---------- Data excerpts

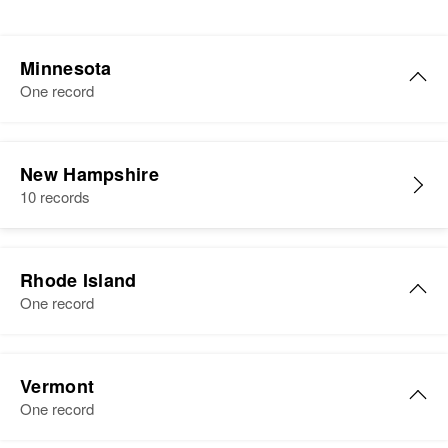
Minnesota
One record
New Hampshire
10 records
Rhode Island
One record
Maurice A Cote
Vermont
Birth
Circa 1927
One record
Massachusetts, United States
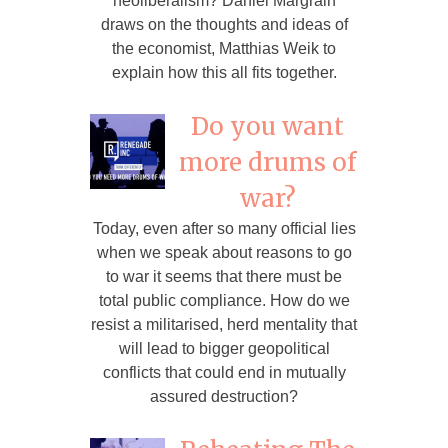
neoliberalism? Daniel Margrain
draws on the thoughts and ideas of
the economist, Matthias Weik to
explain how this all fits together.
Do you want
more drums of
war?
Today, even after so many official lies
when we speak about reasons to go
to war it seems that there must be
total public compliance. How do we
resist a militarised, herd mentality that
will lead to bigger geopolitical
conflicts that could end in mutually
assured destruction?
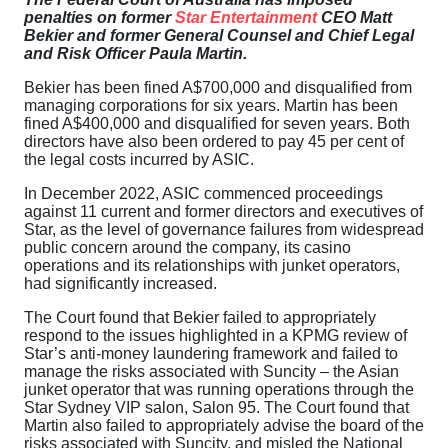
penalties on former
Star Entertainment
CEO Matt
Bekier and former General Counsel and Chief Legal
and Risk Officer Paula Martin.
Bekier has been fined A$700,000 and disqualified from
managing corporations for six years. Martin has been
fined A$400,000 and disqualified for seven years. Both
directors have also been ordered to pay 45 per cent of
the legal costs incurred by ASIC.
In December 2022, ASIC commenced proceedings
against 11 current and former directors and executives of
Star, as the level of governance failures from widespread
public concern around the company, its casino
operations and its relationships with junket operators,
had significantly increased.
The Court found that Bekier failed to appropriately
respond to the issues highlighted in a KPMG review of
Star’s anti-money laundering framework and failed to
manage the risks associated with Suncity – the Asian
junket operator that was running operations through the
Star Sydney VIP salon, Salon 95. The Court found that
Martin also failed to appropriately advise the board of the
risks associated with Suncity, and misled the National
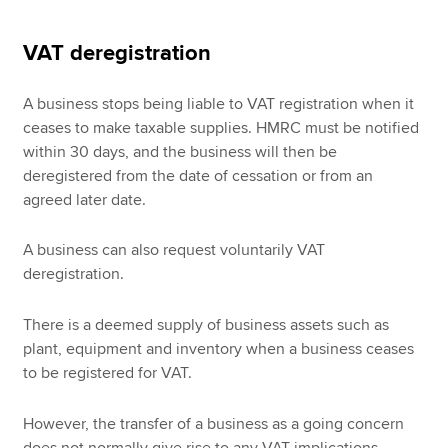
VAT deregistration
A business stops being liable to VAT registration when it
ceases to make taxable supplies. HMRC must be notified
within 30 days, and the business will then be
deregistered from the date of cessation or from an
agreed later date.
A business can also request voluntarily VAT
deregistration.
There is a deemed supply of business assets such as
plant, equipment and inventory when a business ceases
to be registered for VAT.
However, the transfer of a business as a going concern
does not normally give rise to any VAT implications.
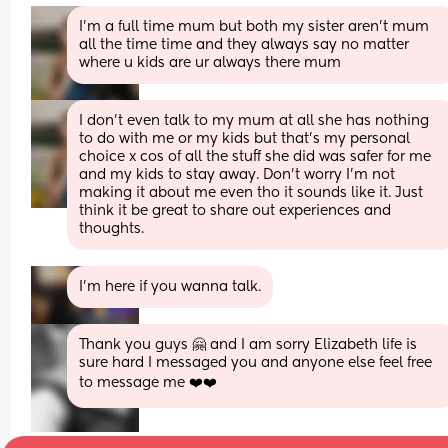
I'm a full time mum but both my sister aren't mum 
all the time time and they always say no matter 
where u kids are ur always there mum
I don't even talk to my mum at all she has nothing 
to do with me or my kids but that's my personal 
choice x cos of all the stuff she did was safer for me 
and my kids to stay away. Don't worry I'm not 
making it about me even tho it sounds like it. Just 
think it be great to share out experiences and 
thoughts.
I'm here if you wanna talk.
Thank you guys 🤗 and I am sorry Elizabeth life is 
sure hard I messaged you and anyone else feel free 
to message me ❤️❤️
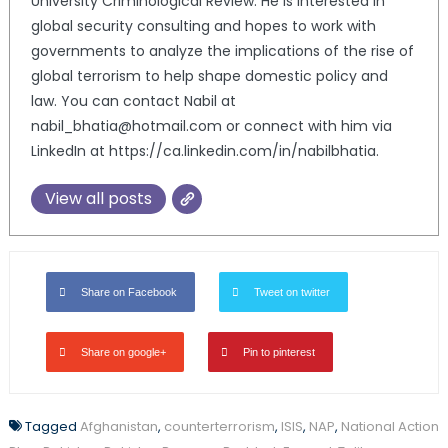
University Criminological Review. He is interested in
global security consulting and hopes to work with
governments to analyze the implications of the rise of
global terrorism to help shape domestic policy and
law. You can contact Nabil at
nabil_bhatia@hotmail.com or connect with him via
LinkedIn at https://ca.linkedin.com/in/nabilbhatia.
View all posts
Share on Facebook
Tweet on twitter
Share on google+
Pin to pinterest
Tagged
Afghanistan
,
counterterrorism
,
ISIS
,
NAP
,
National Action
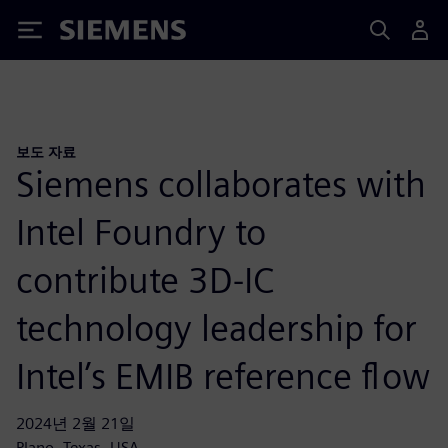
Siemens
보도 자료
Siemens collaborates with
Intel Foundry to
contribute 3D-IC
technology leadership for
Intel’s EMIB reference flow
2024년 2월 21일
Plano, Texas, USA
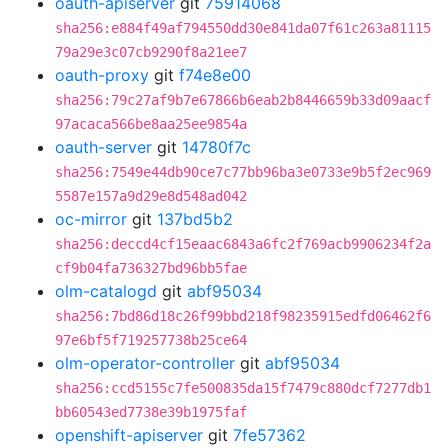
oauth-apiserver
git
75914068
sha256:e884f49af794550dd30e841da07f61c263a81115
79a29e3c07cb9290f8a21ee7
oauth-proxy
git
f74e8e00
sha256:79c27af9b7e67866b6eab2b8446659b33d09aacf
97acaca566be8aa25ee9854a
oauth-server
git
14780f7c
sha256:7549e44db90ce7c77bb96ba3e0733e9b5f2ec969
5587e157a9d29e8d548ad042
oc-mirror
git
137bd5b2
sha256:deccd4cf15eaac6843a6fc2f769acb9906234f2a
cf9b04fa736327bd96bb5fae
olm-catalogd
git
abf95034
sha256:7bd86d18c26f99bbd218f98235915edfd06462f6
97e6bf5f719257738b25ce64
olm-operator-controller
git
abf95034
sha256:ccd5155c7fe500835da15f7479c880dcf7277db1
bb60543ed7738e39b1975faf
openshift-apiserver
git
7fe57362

--------------------
---------- Data excerpts

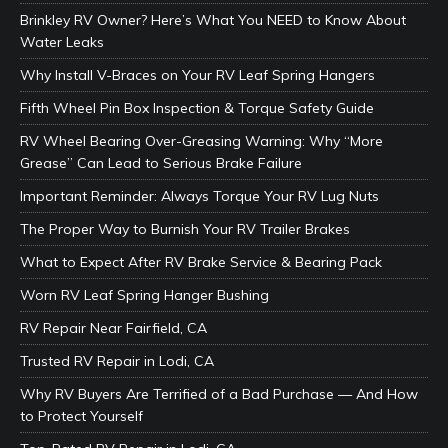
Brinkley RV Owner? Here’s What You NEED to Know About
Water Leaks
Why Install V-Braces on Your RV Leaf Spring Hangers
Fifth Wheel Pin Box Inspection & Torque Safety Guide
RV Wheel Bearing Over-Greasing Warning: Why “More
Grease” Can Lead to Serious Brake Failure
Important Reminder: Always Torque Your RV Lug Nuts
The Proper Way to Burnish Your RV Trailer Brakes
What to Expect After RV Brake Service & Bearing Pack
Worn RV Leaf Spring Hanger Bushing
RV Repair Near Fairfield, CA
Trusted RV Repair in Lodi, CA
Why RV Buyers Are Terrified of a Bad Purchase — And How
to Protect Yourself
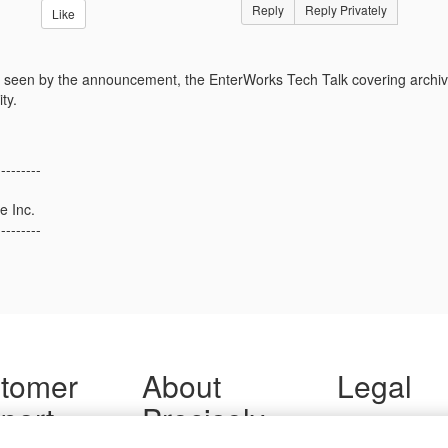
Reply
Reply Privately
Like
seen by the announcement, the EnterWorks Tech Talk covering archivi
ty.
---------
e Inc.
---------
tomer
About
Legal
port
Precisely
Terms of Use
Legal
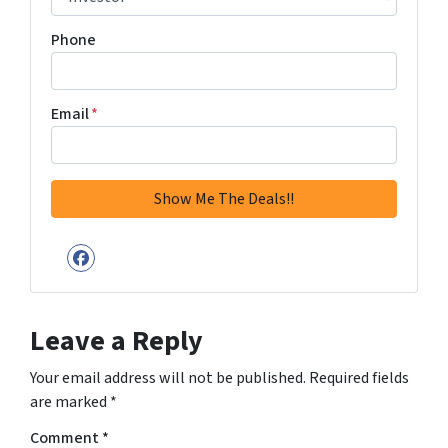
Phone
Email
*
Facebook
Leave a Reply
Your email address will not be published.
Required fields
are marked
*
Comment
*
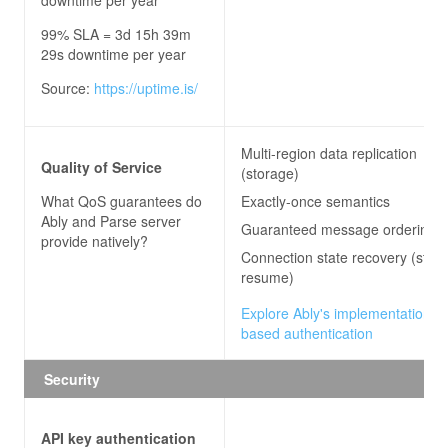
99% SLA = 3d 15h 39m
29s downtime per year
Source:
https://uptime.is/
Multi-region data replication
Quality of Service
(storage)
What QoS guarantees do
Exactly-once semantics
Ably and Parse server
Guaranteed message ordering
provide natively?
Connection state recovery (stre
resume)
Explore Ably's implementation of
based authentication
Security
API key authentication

--------------------

▸ **Problem details**: Return exactly, and only, the lines above starting at the line that contains "operations and its" and ending at the line that contains "Star’s anti-money laundering".

▸ **Written response**:
operations and its relationships with junket operators,
had significantly increased.
The Court found that Bekier failed to appropriately
respond to the issues highlighted in a KPMG review of
Star’s anti-money laundering framework and failed to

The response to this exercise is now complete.